En étudiant l’alimentation nos auteurs sont parvenus à découvrir les résultats divers qu’on obtenait selon que les aliments étaient bons ou mauvais, abondants ou insuffisants : mais d’un autre côté, la pratique s’est peu exercée à étudier les effets de la respiration sur l’économie animale. En effet, bien que l’alimentation soit une des conditions les plus importantes à l’entretien de la vie, l’air qui est l’agent essentiel de la respiration n’exerce pas une action moins puissante sur l’existence des êtres organisés, aussi, avec l’alimentation, faut-il une quantité suffisante d’air respirable, sans laquelle aucun appareil d’organes ne pourrait fonctionner librement.
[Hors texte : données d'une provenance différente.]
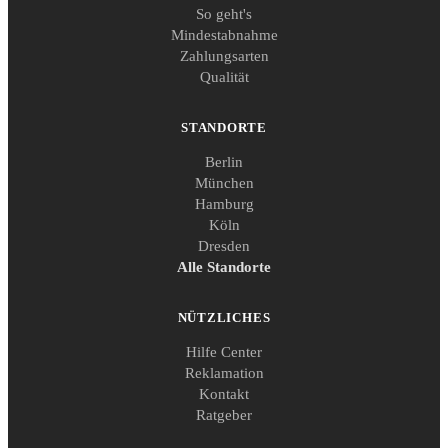
So geht's
Mindestabnahme
Zahlungsarten
Qualität
STANDORTE
Berlin
München
Hamburg
Köln
Dresden
Alle Standorte
NÜTZLICHES
Hilfe Center
Reklamation
Kontakt
Ratgeber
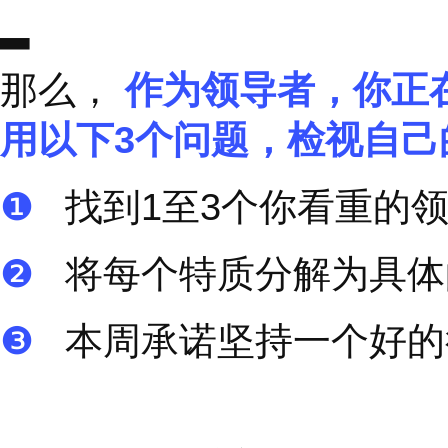
他将赋能他人的意愿解
户的业务，提供卓有成
重差异，寻求差异，拥
所有人每天都要问问自
今天我在哪些方面保
在哪些方面保持着成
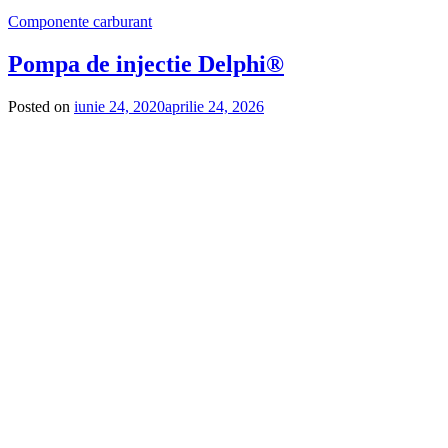
Componente carburant
Pompa de injectie Delphi®
Posted on
iunie 24, 2020
aprilie 24, 2026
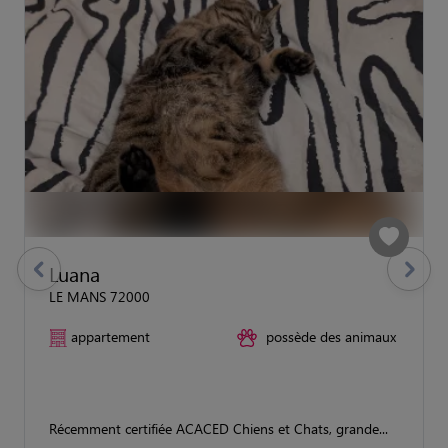
Luana
previous
Suivant
LE MANS 72000
appartement
possède des animaux
Récemment certifiée ACACED Chiens et Chats, grande...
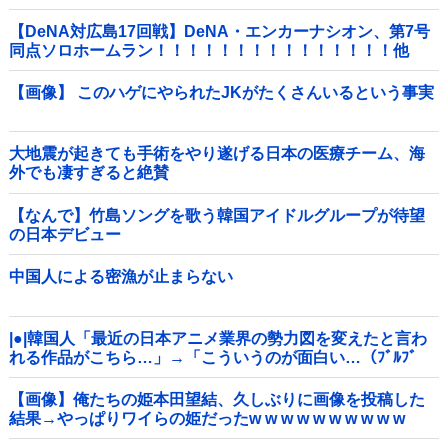
核！」
【DeNA対広島17回戦】DeNA・エンカーナシオン、第7号
同点ソロホームラン！！！！！！！！！！！！！！！他
【画像】 このハゲにやられたJKがたくさんいるという事実
大地震が起きても手術をやり遂げる日本の医療チーム、海
外でも凄すぎると絶賛
【なんで】竹島ソングを歌う韓国アイドルグループが待望
の日本デビュー
中国人による密漁が止まらない
|●|韓国人「最近の日本アニメ業界の勢力図を変えたと言わ
れる作品がこちら…」→「こういうのが面白い…（ﾌﾞﾙﾌﾞ
ﾙ」＝韓国の反応
【画像】俺たちの姫本田望結、久しぶりに画像を投稿した
結果→やっぱりワイらの姫だったw w w w w w w w w w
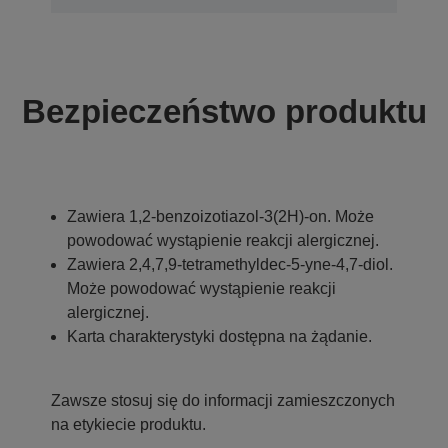
Bezpieczeństwo produktu
Zawiera 1,2-benzoizotiazol-3(2H)-on. Może
powodować wystąpienie reakcji alergicznej.
Zawiera 2,4,7,9-tetramethyldec-5-yne-4,7-diol.
Może powodować wystąpienie reakcji
alergicznej.
Karta charakterystyki dostępna na żądanie.
Zawsze stosuj się do informacji zamieszczonych
na etykiecie produktu.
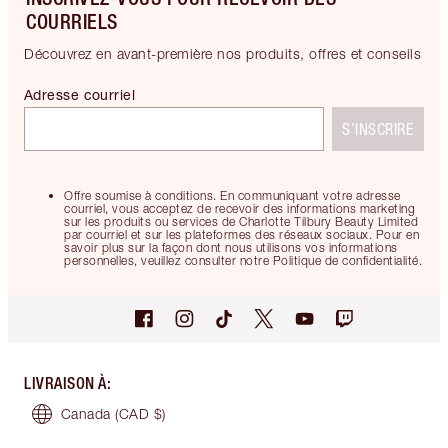
COURRIELS
Découvrez en avant-première nos produits, offres et conseils
Adresse courriel
S’INSCRIRE
Offre soumise à conditions. En communiquant votre adresse
courriel, vous acceptez de recevoir des informations marketing
sur les produits ou services de Charlotte Tilbury Beauty Limited
par courriel et sur les plateformes des réseaux sociaux. Pour en
savoir plus sur la façon dont nous utilisons vos informations
personnelles, veuillez consulter notre Politique de confidentialité.
LIVRAISON À
:
Canada
(CAD $)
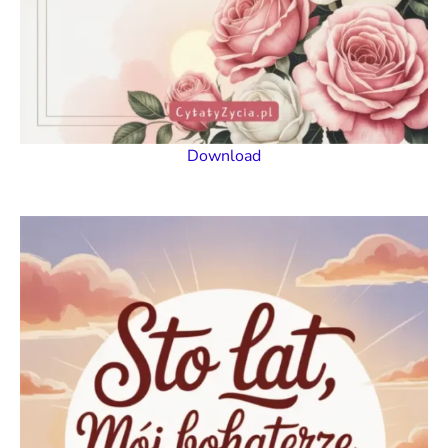
Download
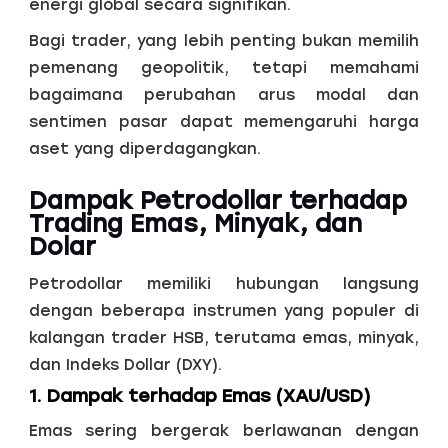
energi global secara signifikan.
Bagi trader, yang lebih penting bukan memilih
pemenang geopolitik, tetapi memahami
bagaimana perubahan arus modal dan
sentimen pasar dapat memengaruhi harga
aset yang diperdagangkan.
Dampak Petrodollar terhadap
Trading Emas, Minyak, dan
Dolar
Petrodollar memiliki hubungan langsung
dengan beberapa instrumen yang populer di
kalangan trader HSB, terutama emas, minyak,
dan Indeks Dollar (DXY).
1. Dampak terhadap Emas (XAU/USD)
Emas sering bergerak berlawanan dengan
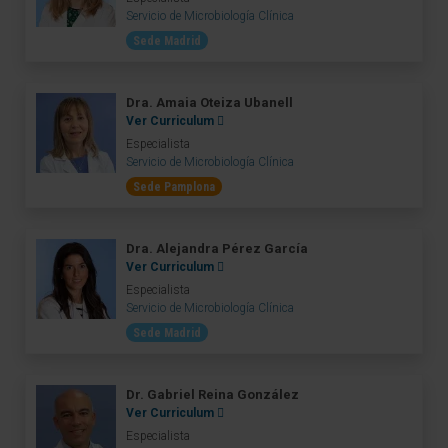
Servicio de Microbiología Clínica
Sede Madrid
Dra. Amaia Oteiza Ubanell
Ver Curriculum
Especialista
Servicio de Microbiología Clínica
Sede Pamplona
Dra. Alejandra Pérez García
Ver Curriculum
Especialista
Servicio de Microbiología Clínica
Sede Madrid
Dr. Gabriel Reina González
Ver Curriculum
Especialista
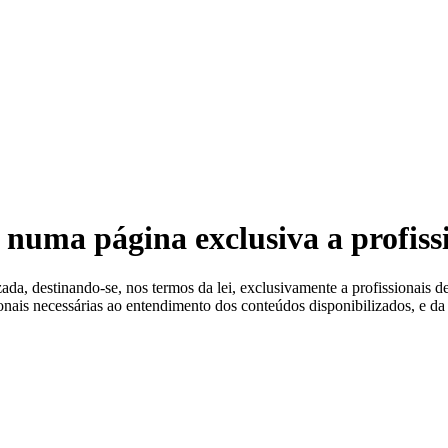
 Estéreis
 numa página exclusiva a profiss
a, destinando-se, nos termos da lei, exclusivamente a profissionais de
ionais necessárias ao entendimento dos conteúdos disponibilizados, e da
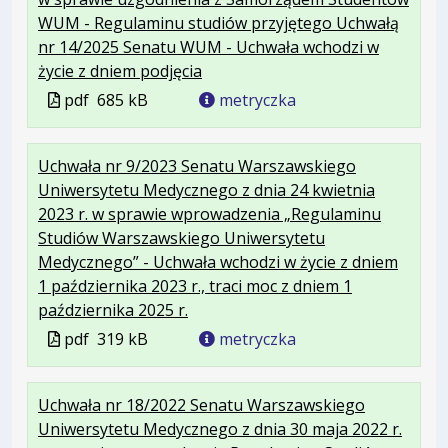
WUM - Regulaminu studiów przyjętego Uchwałą
nr 14/2025 Senatu WUM - Uchwała wchodzi w
.
.
.
życie z dniem podjęcia
Plik
Rozmiar
Otwiera
Plik
pdf
685 kB
metryczka
w
pliku:
się
w
formacie:
685
w
formacie
Uchwała nr 9/2023 Senatu Warszawskiego
pdf
kB
nowej
Uniwersytetu Medycznego z dnia 24 kwietnia
karcie.
2023 r. w sprawie wprowadzenia „Regulaminu
Studiów Warszawskiego Uniwersytetu
Medycznego” - Uchwała wchodzi w życie z dniem
1 października 2023 r., traci moc z dniem 1
.
.
.
października 2025 r.
Plik
Rozmiar
Otwiera
Plik
pdf
319 kB
metryczka
w
pliku:
się
w
formacie:
319
w
formacie
Uchwała nr 18/2022 Senatu Warszawskiego
pdf
kB
nowej
Uniwersytetu Medycznego z dnia 30 maja 2022 r.
karcie.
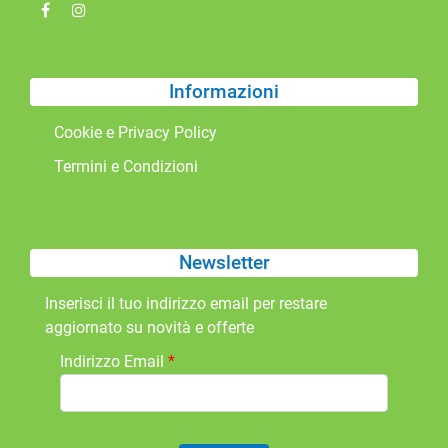
Informazioni
Cookie e Privacy Policy
Termini e Condizioni
Newsletter
Inserisci il tuo indirizzo email per restare
aggiornato su novità e offerte
Indirizzo Email
*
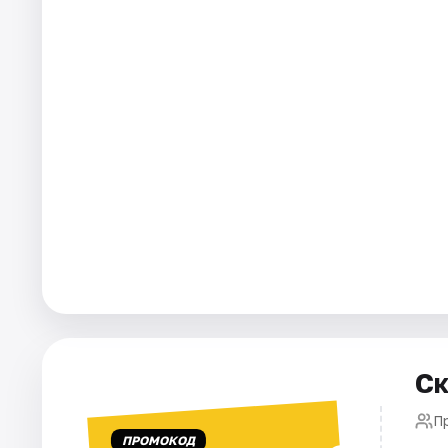
Города
Площадки
Артисты
Рейтинги
Ск
Пр
ПРОМОКОД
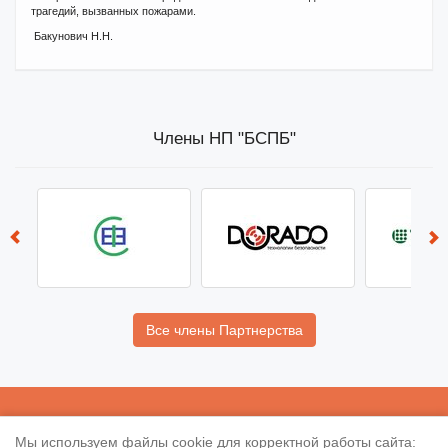
трагедий, вызванных пожарами.
Бакунович Н.Н.
Члены НП "БСПБ"
Все члены Партнерства
НП «
БСПБ
»
Мы используем файлы cookie для корректной работы сайта:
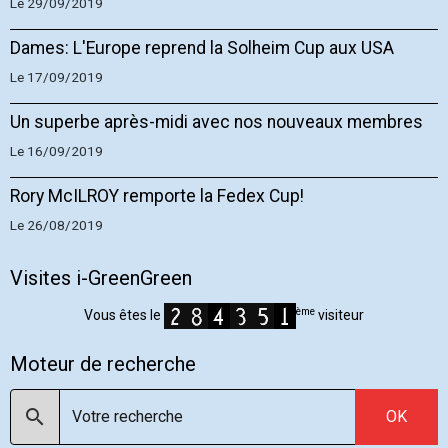
Le 29/09/2019
Dames: L'Europe reprend la Solheim Cup aux USA
Le 17/09/2019
Un superbe après-midi avec nos nouveaux membres
Le 16/09/2019
Rory McILROY remporte la Fedex Cup!
Le 26/08/2019
Visites i-GreenGreen
ème
Vous êtes le
visiteur
Moteur de recherche
OK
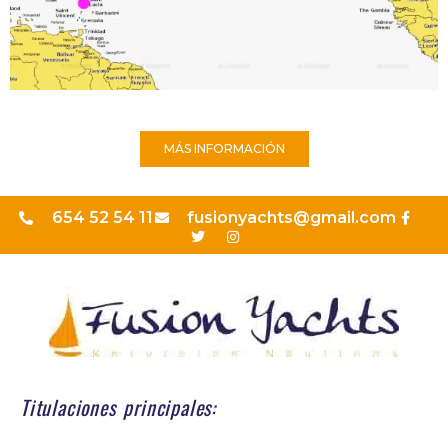
MÁS INFORMACIÓN
654 52 54 11
fusionyachts@gmail.com
Titulaciones principales:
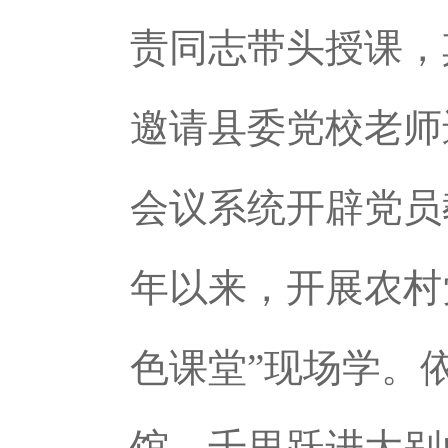
责同志带头授课，
邀请县委党校老师
会议系统开辟党员
年以来，开展农村党
色课堂”现场学。
馆、千里跃进大别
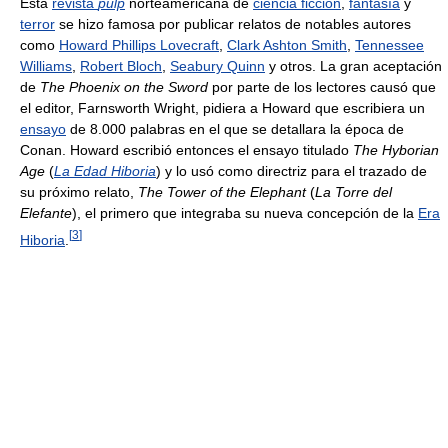
Esta
revista
pulp
norteamericana de
ciencia ficción
,
fantasía
y
terror
se hizo famosa por publicar relatos de notables autores
como
Howard Phillips Lovecraft
,
Clark Ashton Smith
,
Tennessee
Williams
,
Robert Bloch
,
Seabury Quinn
y otros. La gran aceptación
de
The Phoenix on the Sword
por parte de los lectores causó que
el editor, Farnsworth Wright, pidiera a Howard que escribiera un
ensayo
de 8.000 palabras en el que se detallara la época de
Conan. Howard escribió entonces el ensayo titulado
The Hyborian
Age
(
La Edad Hiboria
) y lo usó como directriz para el trazado de
su próximo relato,
The Tower of the Elephant
(
La Torre del
Elefante
), el primero que integraba su nueva concepción de la
Era
[
3
]
Hiboria
.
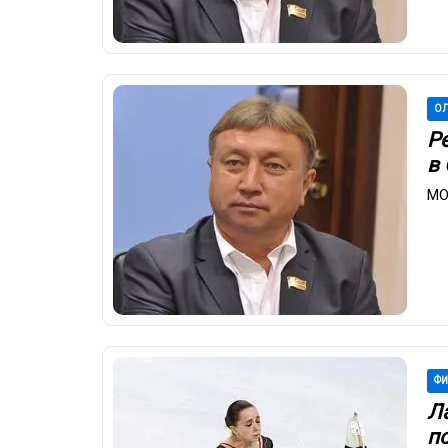
ОЛ
Р
в
МО
ФИ
Л
п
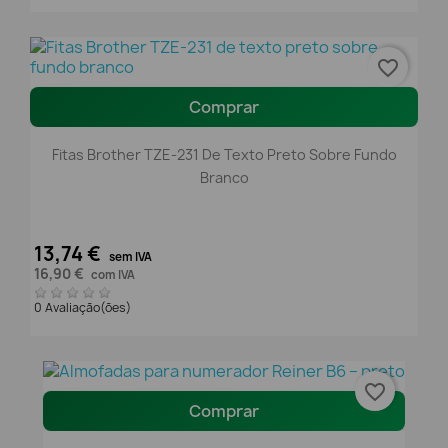
favorite_border
Comprar
Fitas Brother TZE-231 De Texto Preto Sobre Fundo
Branco
13,74 €
sem IVA
16,90 €
com IVA
0 Avaliação(ões)
favorite_border
Comprar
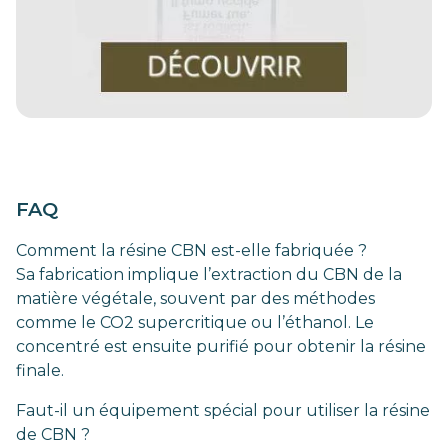
FAQ
Comment la résine CBN est-elle fabriquée ?
Sa fabrication implique l’extraction du CBN de la
matière végétale, souvent par des méthodes
comme le CO2 supercritique ou l’éthanol. Le
concentré est ensuite purifié pour obtenir la résine
finale.
Faut-il un équipement spécial pour utiliser la résine
de CBN ?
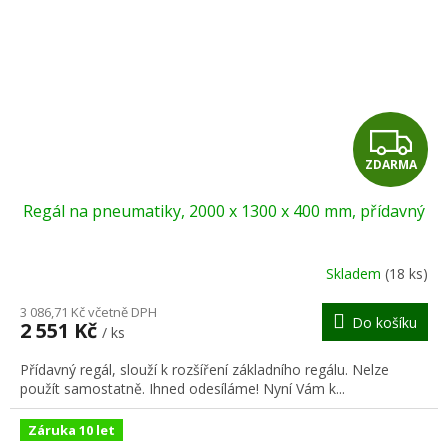
Z
ZDARMA
D
Regál na pneumatiky, 2000 x 1300 x 400 mm, přídavný
A
R
Skladem
(18 ks)
M
3 086,71 Kč včetně DPH
Do košíku
2 551 Kč
/ ks
A
Přídavný regál, slouží k rozšíření základního regálu. Nelze
použít samostatně. Ihned odesíláme! Nyní Vám k...
Záruka 10 let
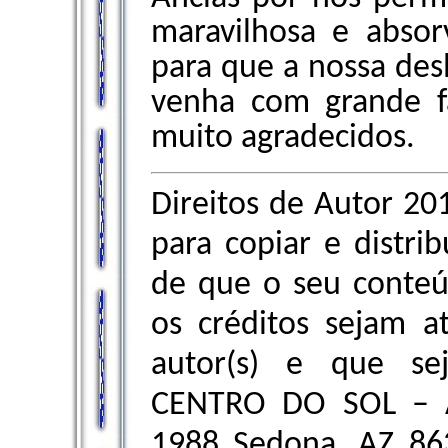
maravilhosa e absor
para que a nossa de
venha com grande fa
muito agradecidos.
Direitos de Autor 20
para copiar e distrib
de que o seu conteú
os créditos sejam a
autor(s) e que sej
CENTRO DO SOL – A
1988 Sedona, AZ 86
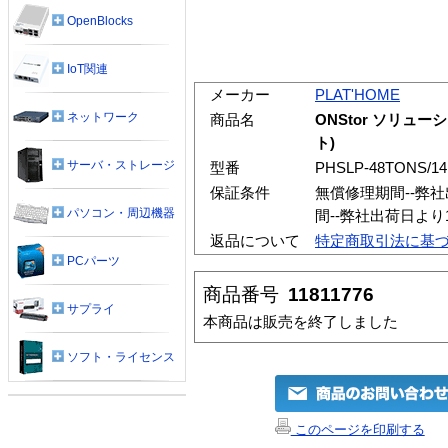
OpenBlocks
IoT関連
メーカー
PLAT'HOME
ネットワーク
商品名
ONStor ソリュ
ト)
サーバ・ストレージ
型番
PHSLP-48TONS/14
保証条件
無償修理期間--弊
パソコン・周辺機器
間--弊社出荷日よ
返品について
特定商取引法に基
PCパーツ
商品番号
11811776
サプライ
本商品は販売を終了しました
ソフト・ライセンス
このページを印刷する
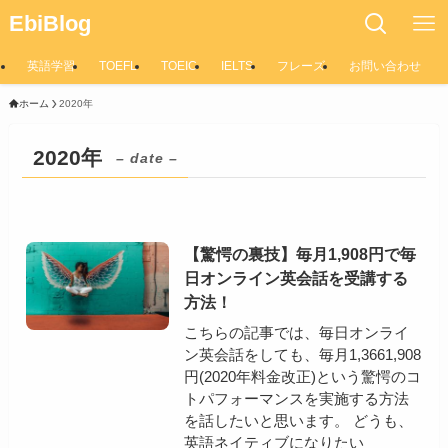
EbiBlog
英語学習
TOEFL
TOEIC
IELTS
フレーズ
お問い合わせ
ホーム
2020年
2020年
– date –
【驚愕の裏技】毎月1,908円で毎
日オンライン英会話を受講する
方法！
こちらの記事では、毎日オンライ
ン英会話をしても、毎月1,3661,908
円(2020年料金改正)という驚愕のコ
トパフォーマンスを実施する方法
を話したいと思います。 どうも、
英語ネイティブになりたい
En plaçant nos animaux dans des écuries, des bergeries ou des étables, le but de nos propriétaires est de les mettre à l’abri des intempéries de l’atmosphère, mais si cet abri ne remplit pas les conditions hygiéniques nécessaires, que l’air s’y vicie peu à peu, il arrivera un moment où le local protecteur sera transformé en un foyer d’infection, qui exercera sur les animaux des influences pernicieuses : on doit donc veiller attentivement à ce que l’air ne soit modifié, ni dans son volume, ni dans sa composition.

Causes. — Les causes modificatives de l’air sont très-nombreuses.

Nous placerons en première ligne l’acte de la respiration.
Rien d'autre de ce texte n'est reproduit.